Zij worden voor een periode van acht jaar benoemd en zijn niet herbenoembaar.

Alleen zij die de nationaliteit van één van de lidstaten bezitten, kunnen lid van de directie zijn.

Artikel 284
(oud artikel 113 VEG)

1. De voorzitter van de Raad en een lid van de Commissie mogen zonder stemrecht aan de vergaderingen van de Raad van bestuur van de Europese Centrale Bank deelnemen.

De voorzitter van de Raad kan aan de Raad van bestuur van de Europese Centrale Bank een motie ter bespreking voorleggen.

2. De president van de Europese Centrale Bank wordt uitgenodigd om aan de vergaderingen van de Raad deel te nemen wanneer deze aangelegenheden bespreekt met betrekking tot de doelstellingen en de taken van het ESCB.

3. De Europese Centrale Bank stelt een jaarverslag over de werkzaamheden van het ESCB en over het monetair beleid in het afgelopen jaar en het lopende jaar op voor het Europees Parlement, de Raad en de Commissie, alsmede voor de Europese Raad.
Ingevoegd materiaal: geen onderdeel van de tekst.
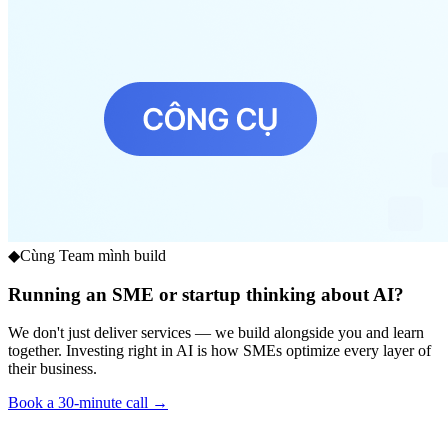
◆
Cùng Team mình build
Running an SME or startup thinking about AI?
We don't just deliver services — we build alongside you and learn
together. Investing right in AI is how SMEs optimize every layer of
their business.
Book a 30-minute call →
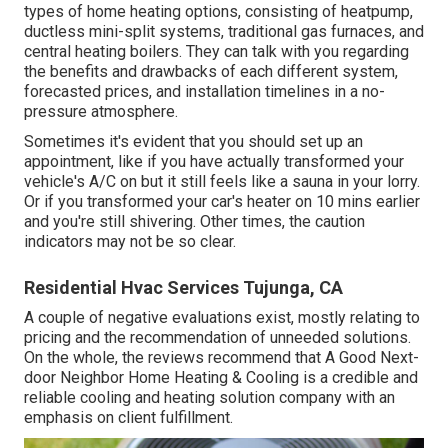
types of home heating options, consisting of heatpump,
ductless mini-split systems, traditional gas furnaces, and
central heating boilers. They can talk with you regarding
the benefits and drawbacks of each different system,
forecasted prices, and installation timelines in a no-
pressure atmosphere.
Sometimes it's evident that you should
set up an
appointment
, like if you have actually transformed your
vehicle's A/C on but it still feels like a sauna in your lorry.
Or if you transformed your car's heater on 10 mins earlier
and you're still shivering. Other times, the caution
indicators may not be so clear.
Residential Hvac Services Tujunga, CA
A couple of negative evaluations exist, mostly relating to
pricing and the recommendation of unneeded solutions.
On the whole, the reviews recommend that A Good Next-
door Neighbor Home Heating & Cooling is a credible and
reliable cooling and heating solution company with an
emphasis on client fulfillment.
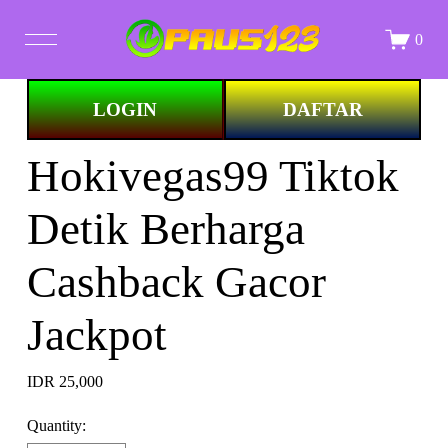
0
Image 1 of
LOGIN
DAFTAR
STORE
Hokivegas99 Tiktok
ALL PRINTS
Detik Berharga
ABOUT
Cashback Gacor
Jackpot
IDR 25,000
Quantity:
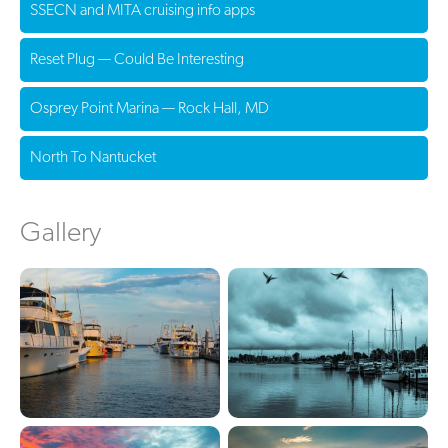
SSECN and MITA cruising info apps
Reset Plug — Could Be Interesting
Osprey Point Marina — Rock Hall, MD
North To Nantucket
Gallery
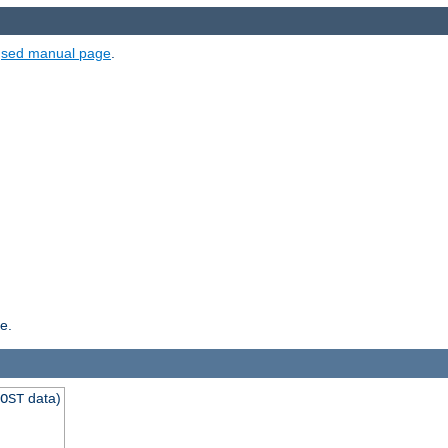
e
sed manual page
.
e.
data)
OST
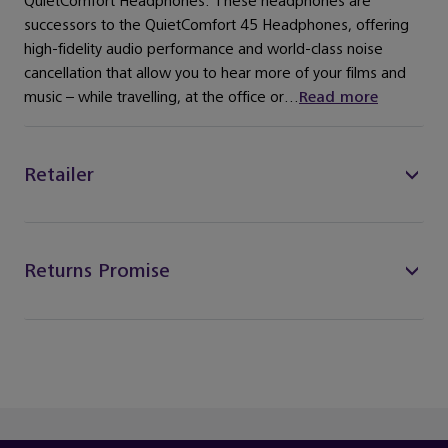
QuietComfort Headphones. These headphones are
successors to the QuietComfort 45 Headphones, offering
high-fidelity audio performance and world-class noise
cancellation that allow you to hear more of your films and
music – while travelling, at the office or...
Read more
Retailer
Returns Promise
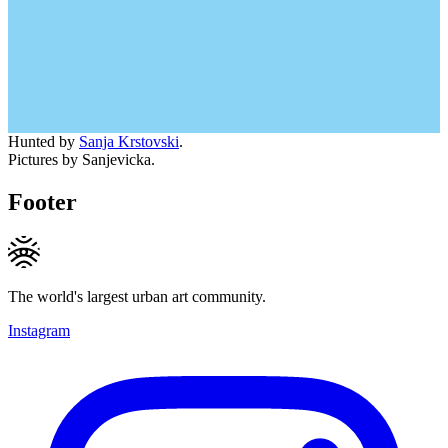
Hunted by
Sanja Krstovski
.
Pictures by Sanjevicka.
Footer
The world's largest urban art community.
Instagram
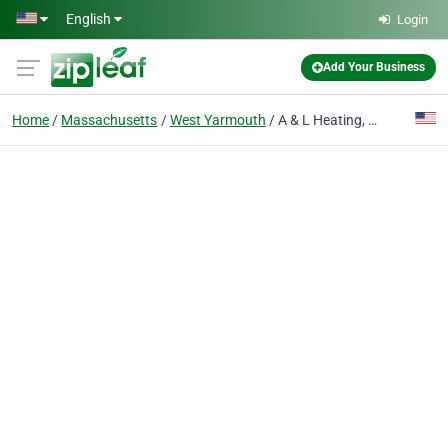
Skip to main content
English
Login
Add Your Business
Home
Massachusetts
West Yarmouth
A & L Heating, Cooling & Home Improvements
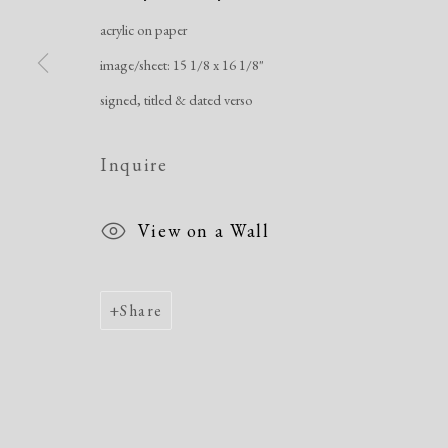
acrylic on paper
image/sheet: 15 1/8 x 16 1/8"
signed, titled & dated verso
Inquire
View on a Wall
Share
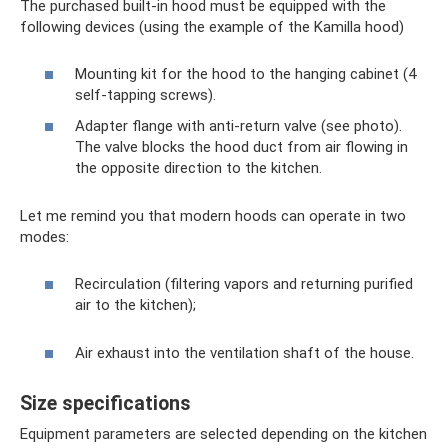
The purchased built-in hood must be equipped with the
following devices (using the example of the Kamilla hood)
Mounting kit for the hood to the hanging cabinet (4
self-tapping screws).
Adapter flange with anti-return valve (see photo).
The valve blocks the hood duct from air flowing in
the opposite direction to the kitchen.
Let me remind you that modern hoods can operate in two
modes:
Recirculation (filtering vapors and returning purified
air to the kitchen);
Air exhaust into the ventilation shaft of the house.
Size specifications
Equipment parameters are selected depending on the kitchen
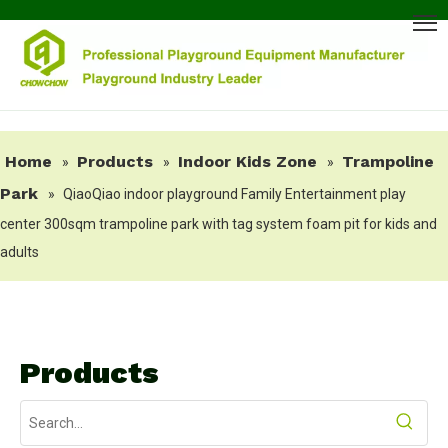
Home
Products
Indoor Kids Zone
Trampoline
»
»
»
Park
»
QiaoQiao indoor playground Family Entertainment play
center 300sqm trampoline park with tag system foam pit for kids and
adults
Products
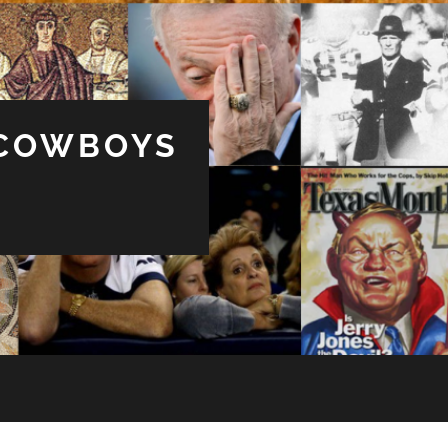
 COWBOYS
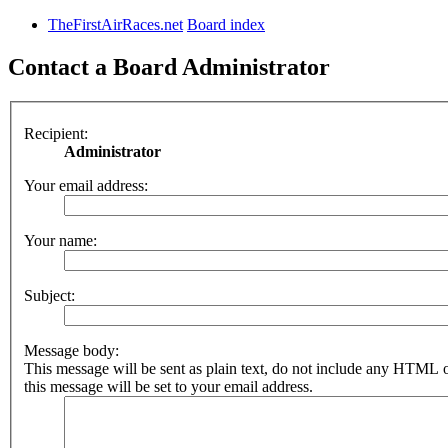
TheFirstAirRaces.net
Board index
Contact a Board Administrator
Recipient:
Administrator
Your email address:
Your name:
Subject:
Message body:
This message will be sent as plain text, do not include any HTML 
this message will be set to your email address.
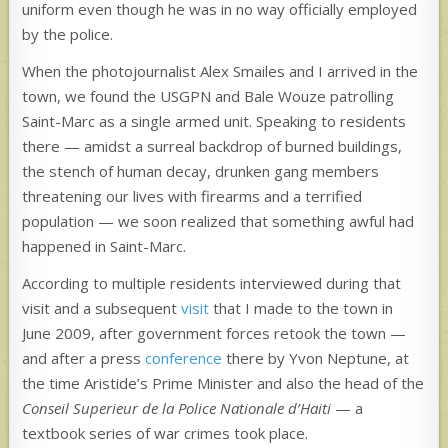
uniform even though he was in no way officially employed
by the police.
When the photojournalist Alex Smailes and I arrived in the
town, we found the USGPN and Bale Wouze patrolling
Saint-Marc as a single armed unit. Speaking to residents
there — amidst a surreal backdrop of burned buildings,
the stench of human decay, drunken gang members
threatening our lives with firearms and a terrified
population — we soon realized that something awful had
happened in Saint-Marc.
According to multiple residents interviewed during that
visit and a subsequent
visit
that I made to the town in
June 2009, after government forces retook the town —
and after a press
conference
there by Yvon Neptune, at
the time Aristide’s Prime Minister and also the head of the
Conseil Superieur de la Police Nationale d’Haiti
— a
textbook series of war crimes took place.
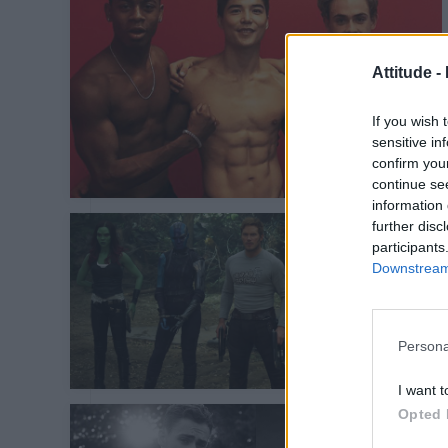
Attitude -
If you wish 
sensitive in
confirm you
continue se
information 
further disc
participants
Downstream 
Persona
I want t
Opted 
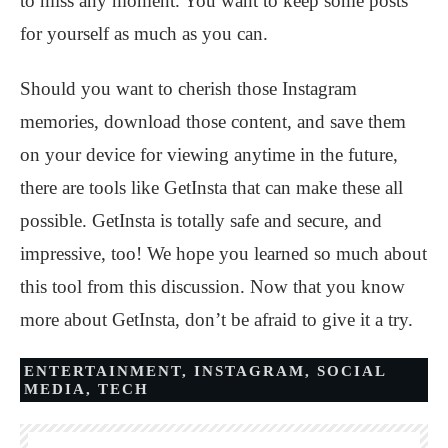
to miss any moment. You want to keep some posts
for yourself as much as you can.
Should you want to cherish those Instagram
memories, download those content, and save them
on your device for viewing anytime in the future,
there are tools like GetInsta that can make these all
possible. GetInsta is totally safe and secure, and
impressive, too! We hope you learned so much about
this tool from this discussion. Now that you know
more about GetInsta, don’t be afraid to give it a try.
ENTERTAINMENT
,
INSTAGRAM
,
SOCIAL
MEDIA
,
TECH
De president van de Europese Centrale Bank legt dit verslag voor aan de Raad en aan het Europees Parlement dat op die basis een algemeen debat kan houden.

De president van de Europese Centrale Bank en de overige leden van de directie kunnen op verzoek van het Europees Parlement of op eigen initiatief worden gehoord door de bevoegde commissies van het Europees Parlement.